Amin a abandonné ses études de médecine à Paris pour se consacrer à la photographie et à l’écriture de scénarios. Il est au centre des deux intrigues principales qui s'enchevêtrent dans Canto Due. La première tourne autour du couple américain : la villa de luxe qu'ils ont louée devient le décor à la fois du début d'une possible carrière hollywoodienne pour Amin, et de son échec abrupt. L’autre intrigue concerne Ophélie (Ophélie Bau), qui s’occupe des agneaux dans la petite ferme familiale. Amin l'aide dans ses préparatifs pour aller se faire avorter à Paris, car elle est tombée enceinte de son cousin Tony bien qu'elle prépare par ailleurs son mariage avec Clément, soldat, en poste à l’étranger.
Amin évolue entre ces deux fils rouges, entre sa famille de la classe populaire et l'univers des riches qu'il côtoie un instant. Chacune de ces intrigues s'articule autour d'un personnage féminin. Dans le cas du récit rural, il s'agit d'Ophélie, dont les liens forts mais platoniques avec Amin persistent malgré ses relations sentimentales à la fois avec Tony et Clément. L’autre axe est dominé par Jessica, qui choisit de résister à ce qu’on attend d’elle. Canto Due laisse une belle place aux choix propres des femmes : Ophélie comme Jess déjouent toutes deux les schémas habituels dans des environnements dominés par les hommes, même si les désirs de l'Américaine sont un peu fantaisistes.

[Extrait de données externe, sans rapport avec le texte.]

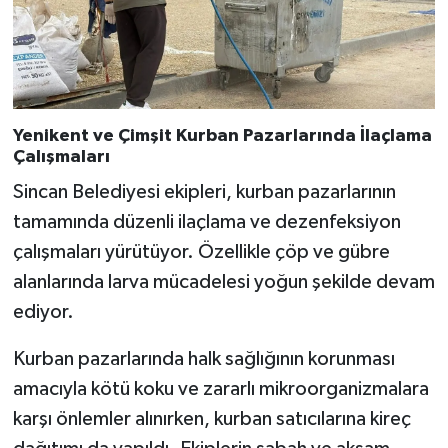
Yenikent ve Çimşit Kurban Pazarlarında İlaçlama
Çalışmaları
Sincan Belediyesi ekipleri, kurban pazarlarının
tamamında düzenli ilaçlama ve dezenfeksiyon
çalışmaları yürütüyor. Özellikle çöp ve gübre
alanlarında larva mücadelesi yoğun şekilde devam
ediyor.
Kurban pazarlarında halk sağlığının korunması
amacıyla kötü koku ve zararlı mikroorganizmalara
karşı önlemler alınırken, kurban satıcılarına kireç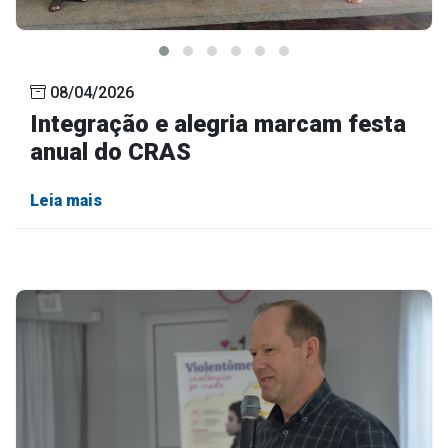
08/04/2026
Integração e alegria marcam festa
anual do CRAS
Leia mais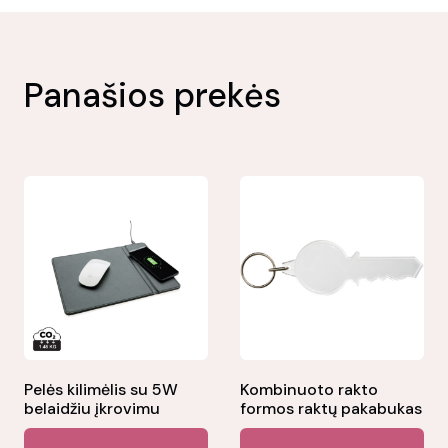
Panašios prekės
Pelės kilimėlis su 5W
Kombinuoto rakto
belaidžiu įkrovimu
formos raktų pakabukas
Thi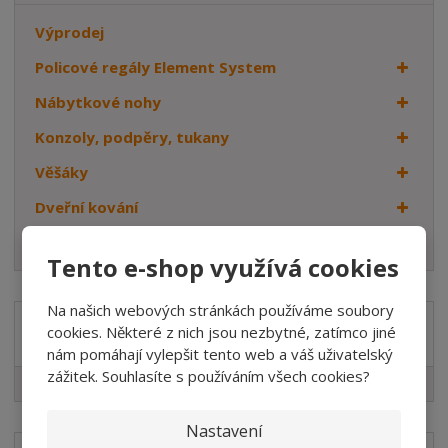
Výprodej
Policové regály Element System
Nábytkové nohy
Konzoly, podpěry, tukany
Věšáky
Dveřní kování
Háčky
Tento e-shop využívá cookies
Na našich webových stránkách používáme soubory
cookies. Některé z nich jsou nezbytné, zatímco jiné
Značka
nám pomáhají vylepšit tento web a váš uživatelský
zážitek. Souhlasíte s používáním všech cookies?
Element System
Nastavení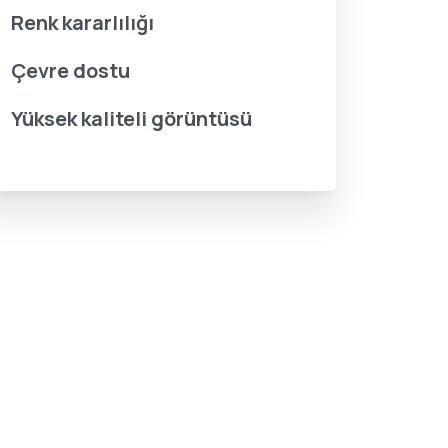
Renk kararlılığı
Çevre dostu
Yüksek kaliteli görüntüsü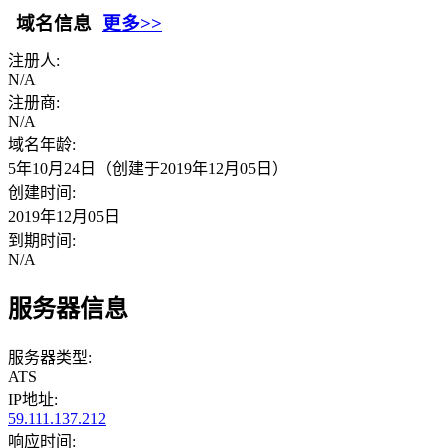
域名信息
更多>>
注册人:
N/A
注册商:
N/A
域名年龄:
5年10月24日（创建于2019年12月05日）
创建时间:
2019年12月05日
到期时间:
N/A
服务器信息
服务器类型:
ATS
IP地址:
59.111.137.212
响应时间: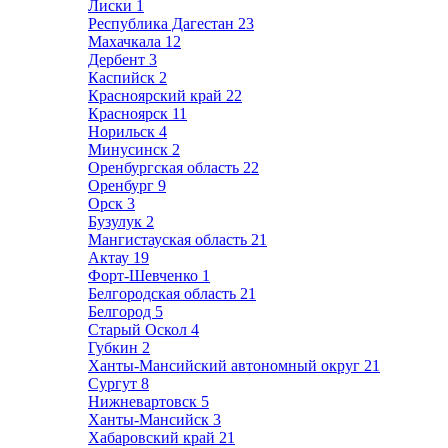
Лиски
1
Республика Дагестан
23
Махачкала
12
Дербент
3
Каспийск
2
Красноярский край
22
Красноярск
11
Норильск
4
Минусинск
2
Оренбургская область
22
Оренбург
9
Орск
3
Бузулук
2
Мангистауская область
21
Актау
19
Форт-Шевченко
1
Белгородская область
21
Белгород
5
Старый Оскол
4
Губкин
2
Ханты-Мансийский автономный округ
21
Сургут
8
Нижневартовск
5
Ханты-Мансийск
3
Хабаровский край
21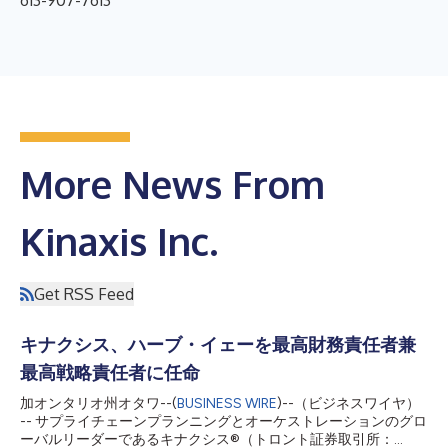
More News From
Kinaxis Inc.
Get RSS Feed
キナクシス、ハーブ・イェーを最高財務責任者兼
最高戦略責任者に任命
加オンタリオ州オタワ--(
BUSINESS WIRE
)--（ビジネスワイヤ）
-- サプライチェーンプランニングとオーケストレーションのグロ
ーバルリーダーであるキナクシス®（トロント証券取引所：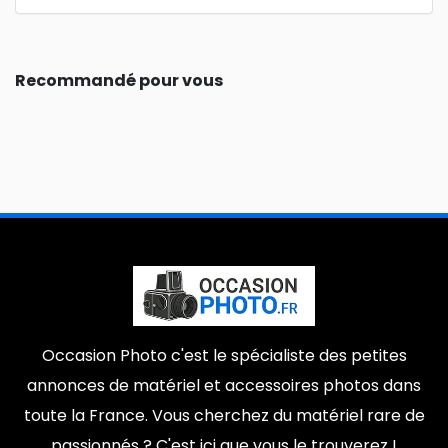
Recommandé pour vous
Occasion Photo c'est le spécialiste des petites
annonces de matériel et accessoires photos dans
toute la France. Vous cherchez du matériel rare de
passionnés ? C'est ici que vous le trouverez !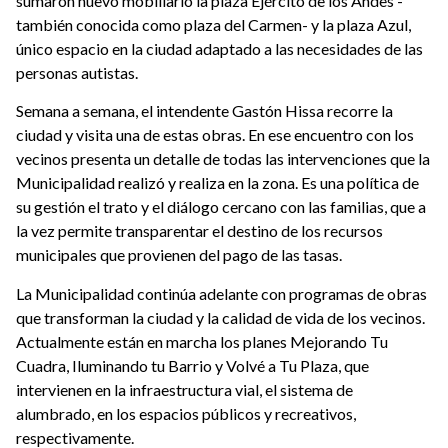
sumaron nuevo mobiliario la plaza Ejército de los Andes -
también conocida como plaza del Carmen- y la plaza Azul,
único espacio en la ciudad adaptado a las necesidades de las
personas autistas.
Semana a semana, el intendente Gastón Hissa recorre la
ciudad y visita una de estas obras. En ese encuentro con los
vecinos presenta un detalle de todas las intervenciones que la
Municipalidad realizó y realiza en la zona. Es una política de
su gestión el trato y el diálogo cercano con las familias, que a
la vez permite transparentar el destino de los recursos
municipales que provienen del pago de las tasas.
La Municipalidad continúa adelante con programas de obras
que transforman la ciudad y la calidad de vida de los vecinos.
Actualmente están en marcha los planes Mejorando Tu
Cuadra, Iluminando tu Barrio y Volvé a Tu Plaza, que
intervienen en la infraestructura vial, el sistema de
alumbrado, en los espacios públicos y recreativos,
respectivamente.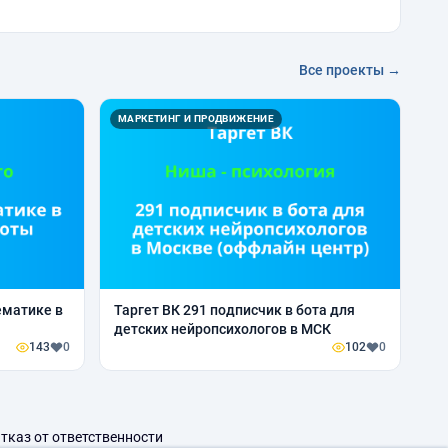
Все проекты →
МАРКЕТИНГ И ПРОДВИЖЕНИЕ
ематике в
Таргет ВК 291 подписчик в бота для
детских нейропсихологов в МСК
143
0
102
0
тказ от ответственности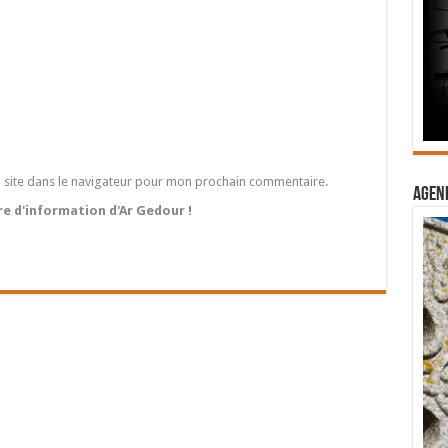
 site dans le navigateur pour mon prochain commentaire.
Agend
tre d'information d'Ar Gedour !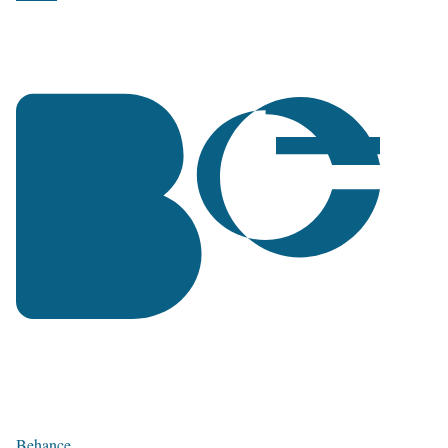
Behance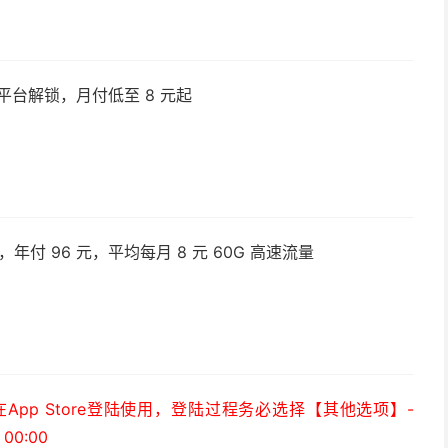
平台解锁，月付低至 8 元起
付 96 元，平均每月 8 元 60G 高速流量
）
pp Store登陆使用，登陆过程务必选择【其他选项】-
0:00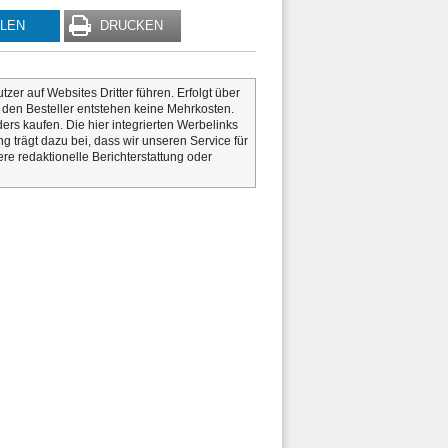
ILEN
DRUCKEN
utzer auf Websites Dritter führen. Erfolgt über
r den Besteller entstehen keine Mehrkosten.
rs kaufen. Die hier integrierten Werbelinks
g trägt dazu bei, dass wir unseren Service für
re redaktionelle Berichterstattung oder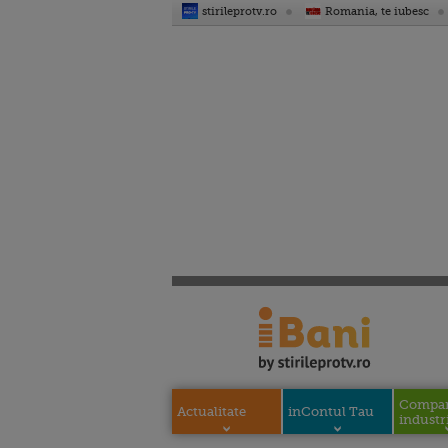
stirileprotv.ro
Romania, te iubesc
Compani
Actualitate
inContul Tau
industri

Canto Due reprend le style de Canto Uno : la plupart des scènes se composent de longues séquences dialoguées jusqu'au dernier acte, où il y a davantage d'action et où l'ambiance estivale cède le pas à un registre plus dramatique. Bien que de nombreuses conversations se jouent en temps réel, avec ses 134 minutes de durée, Canto Due reste relativement concis par rapport aux films précédents. Cependant, le film fait l'effet d'être un autre Intermezzo, car il ne fait pas beaucoup avancer la saga.
Dans Canto Due, le "regard masculin" et l'objectification sont beaucoup moins présents que dans les deux volets précédents. Le film ne contient par exemple qu'une seule scène de sexe, tournée avec plus de retenue que les séquences controversées d'Intermezzo, et il est globalement moins provocateur, dirigeant la saga sur un autre terrain, plus comique, notamment à travers le comportement de petite diva de Jessica.
Comme les chapitres précédents de Mektoub, My Love, Canto Due se soucie moins du récit en tant que tel que de l’observation, sur le temps, des dynamiques entre les personnages. Kechiche continue de scruter des interactions prolongées, brouillant souvent la frontière entre le détail incident et l’élément dramaturgique essentiel. Pris dans le contexte de la saga, ce film fait l'effet d'une transition, suggérant que même Canto Tre et Canto Quattro ne suffiront pas à boucler cet été à Sète.